CCC 659 “So then the Lord Jesus, after he had spoken to them, was taken up into heaven, and sat down at the right hand of God.”1 Christ’s body was glorified at the moment of his Resurrection, as proved by the new and supernatural properties it subsequently and permanently enjoys.2 But during the forty days when he eats and drinks familiarly with his disciples and teaches them about the kingdom, his glory remains veiled under the appearance of ordinary humanity.3 Jesus’ final apparition ends with the irreversible entry of his humanity into divine glory, symbolized by the cloud and by heaven, where he is seated from that time forward at God’s right hand.4 Only in a wholly exceptional and unique way would Jesus show himself to Paul “as to one untimely born”, in a last apparition that established him as an apostle.5

CCC 2635 Since Abraham, intercession – asking on behalf of another has been characteristic of a heart attuned to God’s mercy. In the age of the Church, Christian intercession participates in Christ’s, as an expression of the communion of saints.
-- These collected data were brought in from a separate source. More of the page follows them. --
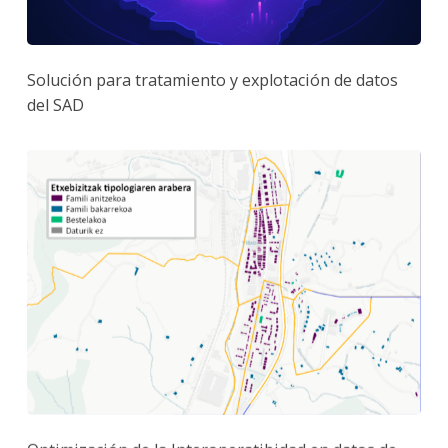
Solución para tratamiento y explotación de datos
del SAD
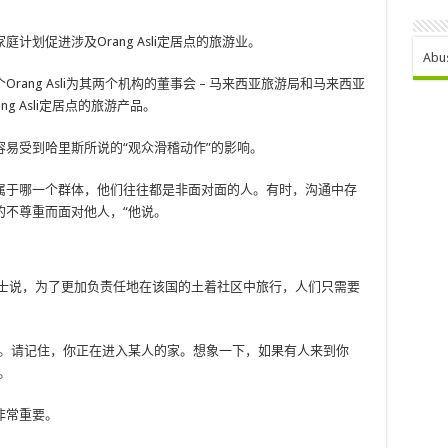
划促进涉及Orang Asli定居点的旅游业。
Abu
ang Asli为其两个机构的董事会 – 马来西亚旅游局和马来西亚
ng Asli定居点的旅游产品。
易受到哈里斯所说的“观众滑稽动作”的影响。
论他们属于哪一个群体，他们往往都是非面对面的人。有时，沟通中存
的不尊重而面对他人，“他说。
n Nicholas博士说，为了更加负责任地在该国的土着社区中旅行，人们只需要
方。请记住，你正在进入某人的家。想象一下，如果有人来到你
。
非常重要。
In intercession, he who prays looks “not only to his own interests, but also to the interests of others,” even to the point of praying for those who do him harm.6

1 Mk 16:19.
2 Cf Lk 24:31; Jn 20:19, 26.
3 Cf. Acts 1:3; 10:41; Mk 16:12; Lk 24:15; Jn 20:14-15; 21:4.
4 Cf. Acts 1:9; 2:33; 7:56; Lk 9:34-35; 24:51; Ex 13:22; Mk 16:19; Ps 110:1.
5 1 Cor 15:8; cf. 9:1; Gal 1:16.
6 Phil 2:4; cf. Acts 7:60; Lk 23:28, 34.